Where should the line be?
by Alex Smith
Comments
Now I understand. As you say, it’s likely that most health providers (in the US, anyway) limit their concerns to direct patient care.
I’m continually struck by the difference between British and American medical journals when it comes to discussing global health issues. There are frequent articles in British journals and very few in American ones. I can understand that some of this is a legacy of the British Empire. But with climate change, health will be affected in the southern US. Perhaps it’s the same Empire explanation, however, since the poorest countries will be affected first.
The question of responsibility also touches on British/European/Canadian/Japanese approaches to universal health care as opposed to the history of health care in America. As French President Sarkozy said when our recent health care bill passed: “Welcome to the club of states who don’t turn their back on the sick and the poor.” One might argue that this is a political issue, but American doctors are a product of American culture.
This is a complex subject, I realize, but what a fascinating one. Thanks so much for bringing it up!
That was a great article, anon, thank you for pointing it out. It is hard for primary care doctors to focus on anything "upstream" when they are drowning in patient care. It's just "one more thing" they can't get to at the end of the day.
But this isn't just about primary care doctors - it's also about the responsibility of radiologists, ophthomologists, anesthesiologists, dermatologists, and non-physician health care providers. Becuase primary care doctors are most impacted and "see" more of the effects of the social determinants of disease, they "feel" more of an obglication to act. But doesn't the health profession as a whole have an obligation?
From a utilitarian perspective, we also have an obligation to operate in the layer where are strengths can have the biggest impact; i.e. are you a better one-on-one in the clinic, or leading groups of educated individuals for social change, etc. Moral responsibility is inherently very subjective. Lastly, I believe that there is a conflict between the historic notion of a doctor's role as a "healer," with the reality of what we really are . . . as evidence-based medicine becomes more prominent, we are more and more aware of the limitations of our own medical practice.

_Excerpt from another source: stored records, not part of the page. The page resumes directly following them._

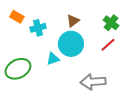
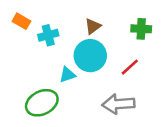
green cross: (111, 23) -> (141, 29), turned -35
red line: (108, 45) -> (130, 67), moved
green ellipse: (18, 69) -> (42, 103), moved

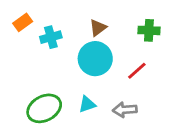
orange rectangle: (21, 21) -> (23, 22), turned -66
cyan triangle: (67, 75) -> (87, 104), moved
gray arrow: (118, 104) -> (125, 110), size x0.7

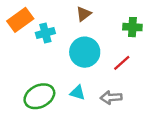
orange rectangle: (23, 22) -> (20, 20), size x1.5
brown triangle: (98, 28) -> (84, 14), moved
cyan triangle: (87, 104) -> (78, 93), turned 35

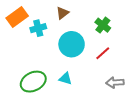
brown triangle: (84, 14) -> (62, 13), moved
green cross: (132, 27) -> (103, 25), moved, turned 35
gray arrow: (111, 97) -> (115, 83), moved

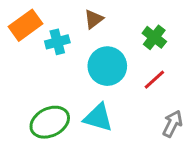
cyan triangle: (65, 79) -> (98, 118), size x1.5
gray arrow: (115, 83) -> (172, 124), turned 120

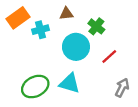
brown triangle: (94, 19) -> (66, 14), turned 32
green cross: (154, 37) -> (96, 26), moved

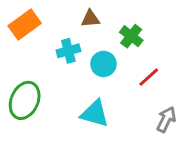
cyan cross: (41, 30) -> (68, 51), moved
cyan circle: (76, 47) -> (103, 64), size x0.7
green ellipse: (35, 87) -> (25, 100), moved, turned -40

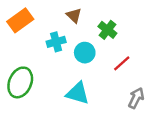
brown triangle: (90, 19) -> (74, 16), turned 49

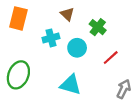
orange rectangle: (20, 20) -> (18, 18), turned -40

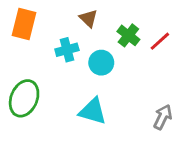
red line: (111, 58) -> (160, 41), moved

As much as we want our goal to be to do as much as we can for health at every layer, we have a long way to go before we are even adequately performing at the doctor-patient layer. If the strongest determinants of health truly are outside of the direct doctor-patient interaction, maybe it is more about replacing, as opposed to expanding, our current obligations.

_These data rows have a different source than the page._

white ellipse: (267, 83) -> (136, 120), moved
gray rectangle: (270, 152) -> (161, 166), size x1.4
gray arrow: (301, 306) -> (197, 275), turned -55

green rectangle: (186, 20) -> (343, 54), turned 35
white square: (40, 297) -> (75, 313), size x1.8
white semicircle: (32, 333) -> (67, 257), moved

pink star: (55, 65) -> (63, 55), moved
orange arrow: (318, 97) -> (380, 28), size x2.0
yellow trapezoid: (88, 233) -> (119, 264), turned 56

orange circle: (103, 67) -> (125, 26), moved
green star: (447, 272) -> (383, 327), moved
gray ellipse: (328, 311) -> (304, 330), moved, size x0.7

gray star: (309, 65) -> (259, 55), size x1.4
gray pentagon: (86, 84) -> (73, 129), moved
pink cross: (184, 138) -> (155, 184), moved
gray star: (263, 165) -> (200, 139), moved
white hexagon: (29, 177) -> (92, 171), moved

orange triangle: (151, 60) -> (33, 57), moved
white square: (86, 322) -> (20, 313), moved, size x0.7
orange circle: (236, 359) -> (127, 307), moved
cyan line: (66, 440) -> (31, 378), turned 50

Regarding the utilitarian comment from anonymous, he does use the example of helping to write the Colorado tobacco tax law and he stated that this will help (using data from other states that more expensive cigs lead to less people starting) more people than all of the patients he sees.

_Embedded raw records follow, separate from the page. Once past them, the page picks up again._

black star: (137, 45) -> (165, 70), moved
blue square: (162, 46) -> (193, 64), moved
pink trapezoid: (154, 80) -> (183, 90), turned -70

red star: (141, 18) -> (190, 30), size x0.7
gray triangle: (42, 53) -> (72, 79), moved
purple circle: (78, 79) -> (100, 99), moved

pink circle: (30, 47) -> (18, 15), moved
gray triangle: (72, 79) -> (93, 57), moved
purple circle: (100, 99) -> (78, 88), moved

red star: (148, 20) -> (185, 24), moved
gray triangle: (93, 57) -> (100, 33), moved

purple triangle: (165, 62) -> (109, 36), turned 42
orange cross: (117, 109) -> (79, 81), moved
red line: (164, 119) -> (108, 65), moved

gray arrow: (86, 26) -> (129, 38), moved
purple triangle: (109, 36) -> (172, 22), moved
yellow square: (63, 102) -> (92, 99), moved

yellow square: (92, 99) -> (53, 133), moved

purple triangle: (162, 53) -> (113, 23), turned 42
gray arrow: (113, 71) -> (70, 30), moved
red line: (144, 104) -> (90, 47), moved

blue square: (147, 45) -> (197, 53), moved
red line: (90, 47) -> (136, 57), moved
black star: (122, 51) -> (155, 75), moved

Alex, do you count this blog as your advocacy?
But primary individual focus does not obsolve the profesional field from the moral responsibility of providing care that improves the health of patients. I believe this professional responsibility includes the social determinants of heatlh.
Dan, thanks for your comments. You're right about trade-offs. As anon said, we should each play to our strengths, and individuals need to prioritize obligations outside of the profession - like family. I do count blogging at GeriPal as a contribution to toward my public role (as should you!)
Education is the key to empowerment. Remember when Iraq was liberated? Our physicians who served there asked for current medical books and journals because now there was freedom to learn and more than a small amount of eager learners! And those who have been to some of these places know that the people who live there never leave our hearts and minds as we enjoy our standard of living here in this great country.